【スウェーデン】公的年金AP4、低炭素戦略での株式投資は株投資全体の31%に増加 2018/03/06 最新ニュース

 スウェーデン公的年金基金AP4は2月22日、2017年の運用パフォーマンスを発表。低炭素戦略での株式運用額がグローバル株式アセットクラス全体の31%を占めるまでになったことを明らかにした。AP4は、低炭素戦略での運用を、リスク低減と同時にリターンを高めるためと説明。今後も増やしていく方向性を表明した。

 AP4は投資先のガバナンス強化もさらに強めていく。2017年の投資先企業の株主総会では、スウェーデン企業73社、海外企業896社に対し議決権を行使。2018年も株主総会に先駆け、すでにスウェーデン企業31社の取締役会指名委員会に積極的に関与している。議決権行使やエンゲージメントは、国連責任投資原則(PRI)が求めるアクティブ・オーナーシップの一環。

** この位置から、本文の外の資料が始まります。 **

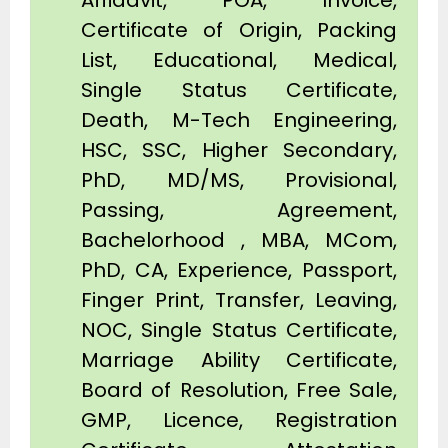
Affidavit, POA, Invoice,
Certificate of Origin, Packing
List, Educational, Medical,
Single Status Certificate,
Death, M-Tech Engineering,
HSC, SSC, Higher Secondary,
PhD, MD/MS, Provisional,
Passing, Agreement,
Bachelorhood , MBA, MCom,
PhD, CA, Experience, Passport,
Finger Print, Transfer, Leaving,
NOC, Single Status Certificate,
Marriage Ability Certificate,
Board of Resolution, Free Sale,
GMP, Licence, Registration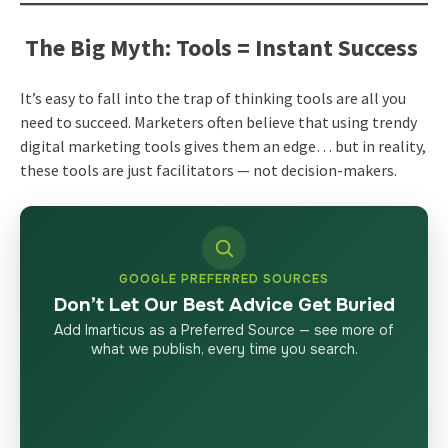
The Big Myth: Tools = Instant Success
It’s easy to fall into the trap of thinking tools are all you
need to succeed. Marketers often believe that using trendy
digital marketing tools gives them an edge… but in reality,
these tools are just facilitators — not decision-makers.
GOOGLE PREFERRED SOURCES
Don’t Let Our Best Advice Get Buried
Add Imarticus as a Preferred Source — see more of
what we publish, every time you search.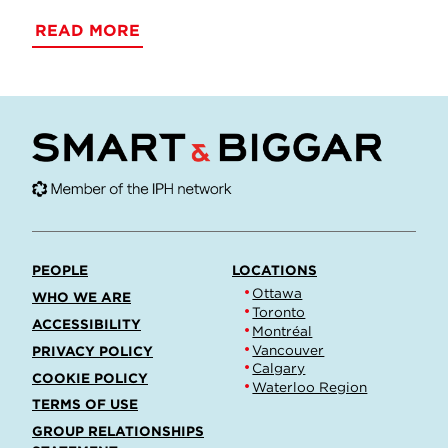
READ MORE
PEOPLE
LOCATIONS
Ottawa
WHO WE ARE
Toronto
ACCESSIBILITY
Montréal
Vancouver
PRIVACY POLICY
Calgary
COOKIE POLICY
Waterloo Region
TERMS OF USE
GROUP RELATIONSHIPS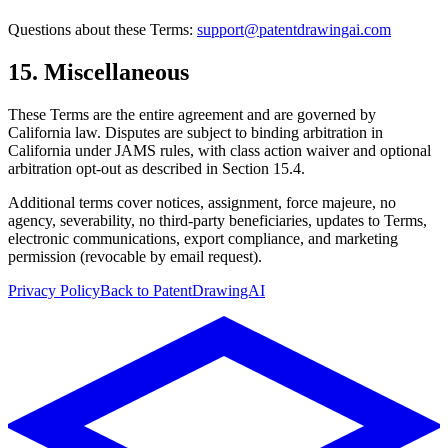
Questions about these Terms:
support@patentdrawingai.com
15. Miscellaneous
These Terms are the entire agreement and are governed by
California law. Disputes are subject to binding arbitration in
California under JAMS rules, with class action waiver and optional
arbitration opt-out as described in Section 15.4.
Additional terms cover notices, assignment, force majeure, no
agency, severability, no third-party beneficiaries, updates to Terms,
electronic communications, export compliance, and marketing
permission (revocable by email request).
Privacy Policy
Back to PatentDrawingAI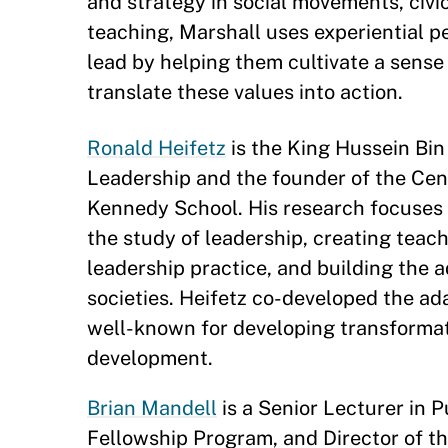
and strategy in social movements, civic 
teaching, Marshall uses experiential p
lead by helping them cultivate a sense
translate these values into action.
Ronald Heifetz
is the King Hussein Bin 
Leadership and the founder of the Cen
Kennedy School. His research focuses 
the study of leadership, creating teach
leadership practice, and building the 
societies. Heifetz co-developed the ad
well-known for developing transforma
development.
Brian Mandell
is a Senior Lecturer in P
Fellowship Program, and Director of t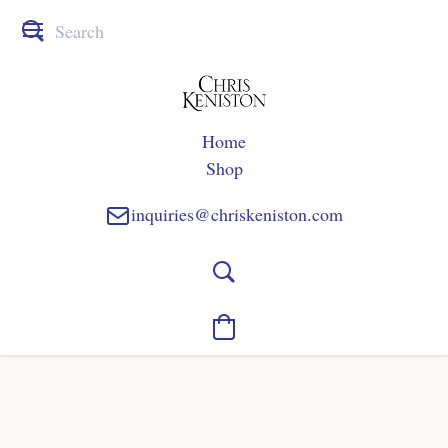
Home
Shop
inquiries@chriskeniston.com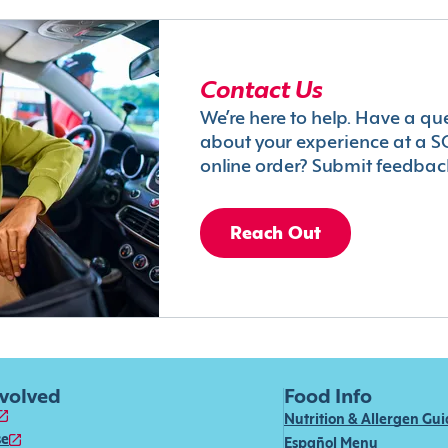
Contact Us
We’re here to help. Have a qu
about your experience at a S
online order? Submit feedbac
Reach Out
nvolved
Food Info
Nutrition & Allergen Gu
se
Español Menu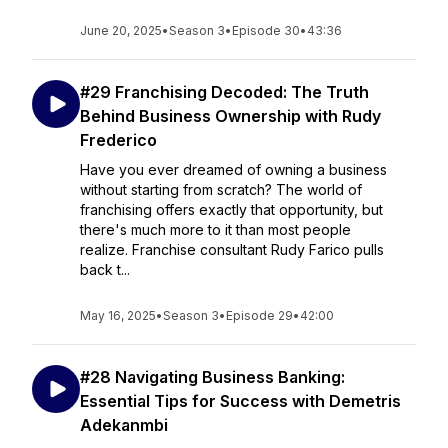
June 20, 2025
•
Season 3
•
Episode 30
•
43:36
#29 Franchising Decoded: The Truth
Behind Business Ownership with Rudy
Frederico
Have you ever dreamed of owning a business
without starting from scratch? The world of
franchising offers exactly that opportunity, but
there's much more to it than most people
realize. Franchise consultant Rudy Farico pulls
back t...
May 16, 2025
•
Season 3
•
Episode 29
•
42:00
#28 Navigating Business Banking:
Essential Tips for Success with Demetris
Adekanmbi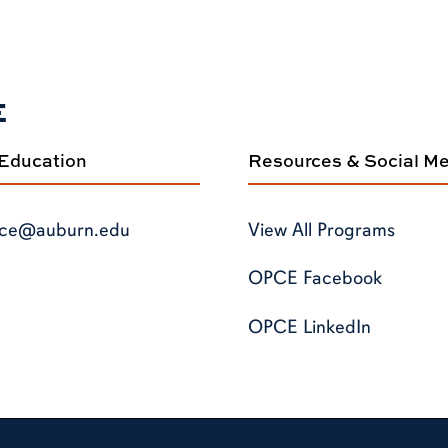
E
 Education
Resources & Social M
ce@auburn.edu
View All Programs
OPCE Facebook
OPCE LinkedIn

 AP4の2017年のパフォーマンスは、リターン9.1%。インカム・インデックスと長期リターン目標の双方を上回った。運用資産総額は301億スウェーデン・クローナ伸ばし、2017年年末時点で3,566億スウェーデン・クローナ(約4.6兆円)となった。背景には2017年は世界的に市況が良かったことを挙げた。過去10年の平均リターンは7.3%。2001年のAP4発足以来の平均リターンは6.1%。AP4はリターン目標として4.5%を設定している。

 AP4は運用コストの低さも強調。管理費用総額は、運用総額に対して0.1%。内訳で見ると、運用管理費が0.06%、委託手数料が0.04%。調査会社CEM Benchmarkingのデータによると、AP4の費用は他の同様のファンドに比べて46%も低いという。